Follow Datanami:
January 25, 2019

Hadoop Gets Improved Hooks to Cloud, Deep Learning

Organizations that adopt the latest version 3.2 release of Apache Hadoop will get new integration hooks into the AWS and Azure clouds, as well as access to a new deep learning project called Hadoop Submarine.

Hadoop may not excite big data enthusiasts as it once did. Nevertheless, the technology is widely deployed and relied upon to store and compute huge amounts of data by thousands of organizations around the world.

On Wednesday, the Apache Software Foundation announced the release of Apache Hadoop version 3.2, which the Hadoop community says is a major release in the version 3.x line, with more than 1,000 changes.

Among the more prominent additions are improved integration into public clouds, which are replacing Hadoop data lakes in some cases. Hadoop 3.2 sports an enhanced file system connector for Azure Blob File System (ABSF), which is Microsoft‘s cloud-based object storage system. With this release, Hadoop now supports the latest Azure Datalake Gen2 Storage.

The Hadoop team has also bolstered the S3A connector, which connects the framework to Amazon Web Services S3 object store. The refreshed connector offers better resilience to S3 and DynamoDB I/O that has been throttled, the community says.

On the deep learning front, Hadoop 3.2 brings a new sub-project called Hadoop Submarine.
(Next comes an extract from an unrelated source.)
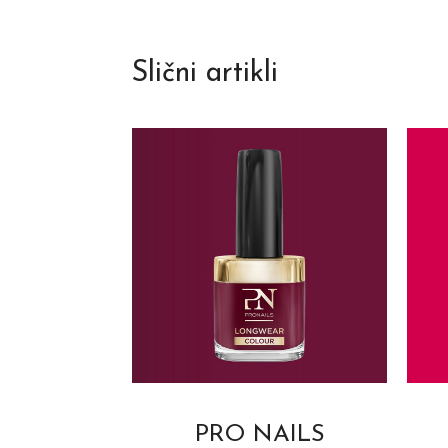
Slični artikli
PRO NAILS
The community says Hadoop Submarine makes it easier for data engineers to develop, train, and deploy deep learning models using TensorFlow on YARN clusters.

Version 3.2 brings several other enhancements, including:

  • Support for “in-place seamless” upgrades for long-running services using the YARN Native Services API;
  • An upgraded C++ client for HDFS that will improve asynchronous I/O, which will help downstream projects like Apache ORC;
  • Support for node attribute labels in YARN to improve management of different types of nodes;
  • A new storage policy “satisfier” that allows HDFS applications to move blocks between storage types to adhere to storage policies on files and directories.

“This is one of the biggest releases in Apache Hadoop 3.x line,” says Sunil Govindan, Apache Hadoop 3.2.0 release manager. “The Apache Hadoop community continues to go from strength to strength in further driving innovation in Big Data.”

While Hadoop has failed to match the lofty expectations that were once attached to it, the big data storage and compute framework still has a lot going for it. The Apache organization offered a long list of tier-one companies that run Hadoop in production settings, including Apple, Capital One, eBay, Hulu, The New York Times, Tesla Motors, and Uber.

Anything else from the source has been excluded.